Language Models Can Resolve Reference Compositionally, But It's Not Their Native Strength: The Case of the Personal Relation Task

arXiv:2605.31480v1 Announce Type: new Abstract: Do neural models, such as Large Language Models, genuinely acquire compositional abilities for interpretation of natural language? When we talk about semantic interpretation, we can distinguish two complementary aspects: establishing what an expression refers to in the world (which we call the Extensional task) and representing its sense in a structured way (which we call the Intensional task). We evaluate LLMs and humans on both tasks in the setting of the Personal Relation Task (Paperno 2022) in which, given a universe of people and their relat
This research provides a current assessment of fundamental LLM capabilities, informing ongoing development and understanding just as these models are being widely integrated into various applications.
Understanding the limits and strengths of large language models in compositional reasoning is crucial for researchers and developers to build more robust and capable AI systems, especially in areas requiring nuanced semantic interpretation.

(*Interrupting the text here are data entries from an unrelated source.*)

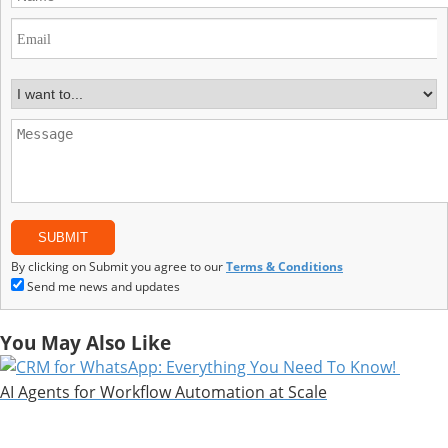
By clicking on Submit you agree to our
Terms & Conditions
Send me news and updates
You May Also Like
AI Agents for Workflow Automation at Scale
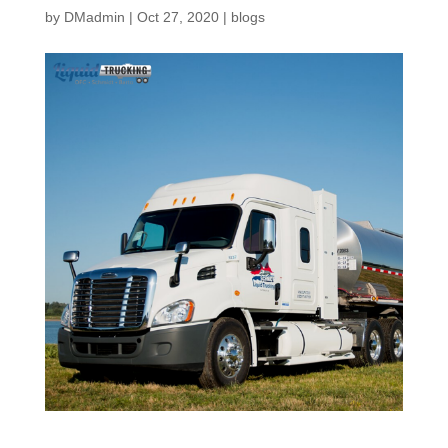
by
DMadmin
|
Oct 27, 2020
|
blogs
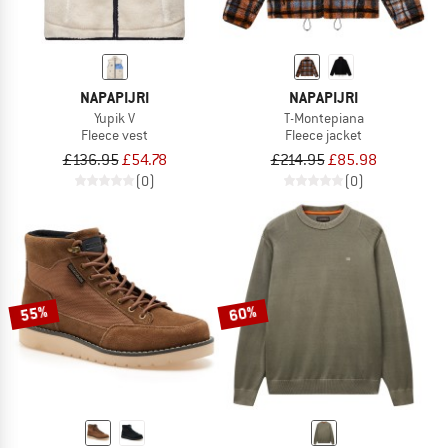
NAPAPIJRI
NAPAPIJRI
Yupik V
T-Montepiana
Fleece vest
Fleece jacket
£136.95
£54.78
£214.95
£85.98
(0)
(0)
55%
60%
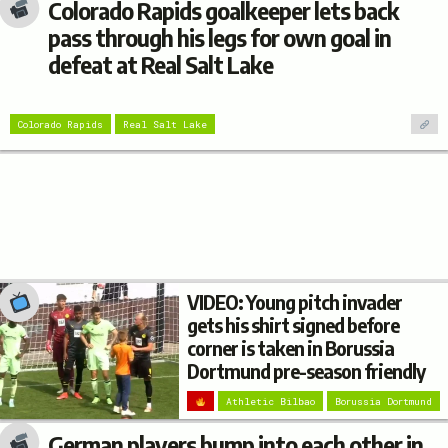
Colorado Rapids goalkeeper lets back
pass through his legs for own goal in
defeat at Real Salt Lake
Colorado Rapids
Real Salt Lake
VIDEO: Young pitch invader
gets his shirt signed before
corner is taken in Borussia
Dortmund pre-season friendly
Athletic Bilbao
Borussia Dortmund
German players bump into each other in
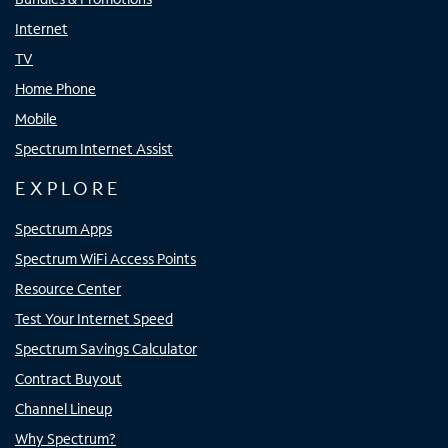
Internet
TV
Home Phone
Mobile
Spectrum Internet Assist
EXPLORE
Spectrum Apps
Spectrum WiFi Access Points
Resource Center
Test Your Internet Speed
Spectrum Savings Calculator
Contract Buyout
Channel Lineup
Why Spectrum?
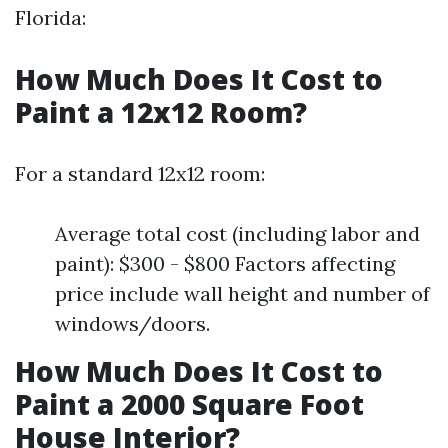
Florida:
How Much Does It Cost to
Paint a 12x12 Room?
For a standard 12x12 room:
Average total cost (including labor and
paint): $300 - $800 Factors affecting
price include wall height and number of
windows/doors.
How Much Does It Cost to
Paint a 2000 Square Foot
House Interior?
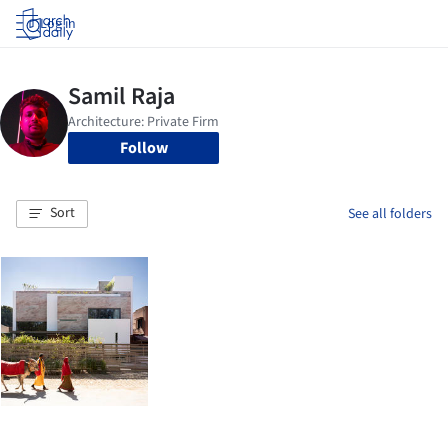
Log in
Follow
Sort
See all folders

The paper refines the understanding of LLMs' compositional abilities, suggesting that while they can resolve certain tasks compositionally, it isn't an inherent strength, potentially guiding future architectural improvements and training methodologies.
- · AI researchers
- · NLP developers
- · Companies building agentic AI
- · Overly optimistic projections for current LLM capabilities
Increased focus on explicit compositional training methods and architectural designs for LLMs.
Development of hybrid AI systems combining LLMs with symbolic reasoning modules for complex tasks.
More reliable and less 'hallucinatory' AI agents capable of deeper understanding and interaction.